Das endlose Kleid
DAS LICHT IM KASTEN / KAMMERSPIELE / ELFRIEDE JELINEK
19/11/18 „Die Natur würde, überließe man ihr die Entscheidung, lieber aus Kunststoff sein, damit sie nicht unter unseren Tritten verrotten müsste.“ Gegen Elfriede Jelinek kann man sich nicht wehren. Ihr spätes Stück Das Licht im Kasten ist ein Versuch, die Sprache der Mode zu sprechen, eine Übersetzung zwischen Textur und Text.
Von Franz Jäger-Waldau
Die Sprache der Mode umschreibt Roland Barthes als „endloses Kleid“. Seine Bedeutung ist die unendliche Erzählung der Rede über Mode. Die Mode ist gleichzeitig zeitlos, weil sie kein Ende findet und unendliche viele Enden hat. Das „endlose Kleid“ ist also nicht mehr als eine Spur über dem nackten Körper, seine wallende Textur ist aus Sprache und Stoff gewoben: Sie verbirgt und entbirgt nahtlos Körperteile, damit die Teile sich nicht wieder zu Körpern binden. „Der Körper ist sozusagen das Gegenteil der Mode, weil er eben das letzte ist, das die Mode sieht“, schreibt Jelinek und hat auch noch recht.

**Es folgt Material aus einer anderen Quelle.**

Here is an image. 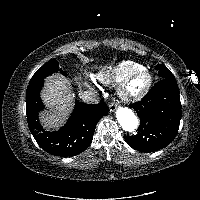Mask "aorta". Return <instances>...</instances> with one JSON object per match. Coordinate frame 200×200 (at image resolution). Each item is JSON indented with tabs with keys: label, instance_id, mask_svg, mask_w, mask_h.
Here are the masks:
<instances>
[{
	"label": "aorta",
	"instance_id": "1",
	"mask_svg": "<svg viewBox=\"0 0 200 200\" xmlns=\"http://www.w3.org/2000/svg\"><path fill=\"white\" fill-rule=\"evenodd\" d=\"M117 121L128 132H133L139 125V119L135 113L127 107H119L116 111Z\"/></svg>",
	"mask_w": 200,
	"mask_h": 200
}]
</instances>
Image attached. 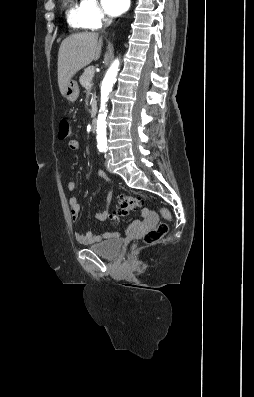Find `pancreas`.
I'll list each match as a JSON object with an SVG mask.
<instances>
[{
	"mask_svg": "<svg viewBox=\"0 0 254 397\" xmlns=\"http://www.w3.org/2000/svg\"><path fill=\"white\" fill-rule=\"evenodd\" d=\"M94 76V67L93 66H89L87 67L83 74L81 75L79 82L82 85V87H84L87 90V93L90 92L91 90V82ZM88 83L90 85H88ZM96 102L93 101V106H95Z\"/></svg>",
	"mask_w": 254,
	"mask_h": 397,
	"instance_id": "cf45deb5",
	"label": "pancreas"
}]
</instances>
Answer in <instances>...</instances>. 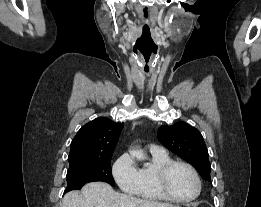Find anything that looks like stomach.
<instances>
[{
	"instance_id": "0dacf381",
	"label": "stomach",
	"mask_w": 261,
	"mask_h": 207,
	"mask_svg": "<svg viewBox=\"0 0 261 207\" xmlns=\"http://www.w3.org/2000/svg\"><path fill=\"white\" fill-rule=\"evenodd\" d=\"M169 207H180V206H176V205H170Z\"/></svg>"
}]
</instances>
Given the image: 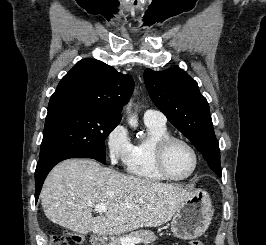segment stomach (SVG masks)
<instances>
[{
  "label": "stomach",
  "mask_w": 266,
  "mask_h": 245,
  "mask_svg": "<svg viewBox=\"0 0 266 245\" xmlns=\"http://www.w3.org/2000/svg\"><path fill=\"white\" fill-rule=\"evenodd\" d=\"M212 201L207 191L197 189L173 215L171 229L178 239H197L207 231L212 219Z\"/></svg>",
  "instance_id": "obj_1"
}]
</instances>
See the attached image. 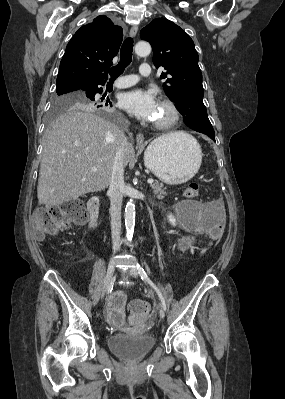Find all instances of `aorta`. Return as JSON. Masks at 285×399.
Returning <instances> with one entry per match:
<instances>
[{
	"instance_id": "aorta-1",
	"label": "aorta",
	"mask_w": 285,
	"mask_h": 399,
	"mask_svg": "<svg viewBox=\"0 0 285 399\" xmlns=\"http://www.w3.org/2000/svg\"><path fill=\"white\" fill-rule=\"evenodd\" d=\"M151 52V46L148 42L140 41L135 45V53L138 56H147ZM125 227L128 240H131L134 233L135 226V204L134 200L130 199L125 207Z\"/></svg>"
}]
</instances>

Die Inszenierung der Kammerspiele beginnt mit Licht. Im Bühnenkasten erblüht eine teletubbie-esque Idylle, ein persifliertes Paradies. Es gibt keine Farben, es gibt nur Weiß; es gibt zwar Äpfel, aber keine Schlange, es gibt keine Rollen, es gibt Stimmen. Die Rolle ist eine Frage der Kleidung, die Kleidung eine Frage der Mode. Sie überzieht die Körper willkürlich mit Charakteren: Aktivisten, Polizisten, Kapitalisten und Narzissten. Zweigeteilt wird die Bühne durch einen länglichen Podest mit Doppelfunktion: Dort laufen Waren auf den Fließband - und auf dem Laufsteg ebenfalls. Kleidung kommt und Kleidung geht, dazwischen und darunter vermutet man Menschen. Bei allem findet das Ensemble der Kammerspiele den Mut, sich die Freiheit zu nehmen, die ihm der Text gibt: Das Licht im Kasten schreibt keine Sprechrollen oder Gliederungen vor, Jelinek fördert pures Textmaterial. Ihr strenges kompositorisches Prinzip, oftmals als brutale „Sprachwucht“ verkannt, kommt ganz ohne Regieanweisungen und Erklärungen aus. Die Inszenierung geht mit dieser Ladung zumeist sorgfältig um, leistet sich höchstens Umstellungen und sporadische Hinzudichtungen. Ihr gelingt sogar, die Ohnmacht der Kritik, und damit der eigenen Form, aufzuzeigen: Dekonstruktionsversuche werden von der Mode umgewendet und in ihre Textur eingeflochten. Nicht in Mode zu sein, ist in Mode. Das Licht im Kasten ist kein Licht der Erkenntnis, weil die Kleidung den Körper davor schützt. Jelineks dunkle Ironie verleitet leider aber auch hier zur Verdünnung des Ausdrucksspektrums: Das Lachen braucht Lächerlichkeit, was ernst ist, muss geschrien werden. Damit bleibt die Inszenierung mit ihrer Oberflächenkritik selbst an der Oberfläche. Gelungen ist dagegen der Investiturstreit zwischen Sein oder Schein – und die Schilderung des ontologischen Dilemmas des „Schein oder Nichtsein“, denn das Geld regiert auch diesen Diskurs. „Schiebe ich die Kleidung zwischen mich und das Nichts, damit ich dableiben kann, ohne dass man merkt, dass ich da war?“ Ein von Walter Sachers kühn vorgetragener Schlussmonolog endet im modischen Tabu der Nacktheit. Wo vom Nichts im Inneren nicht mehr durch alles Äußere abgelenkt werden kann, führt die Flucht vor dem Licht im Kasten den Verschnitt, den Menschenkörper, in den leeren Kleidersack.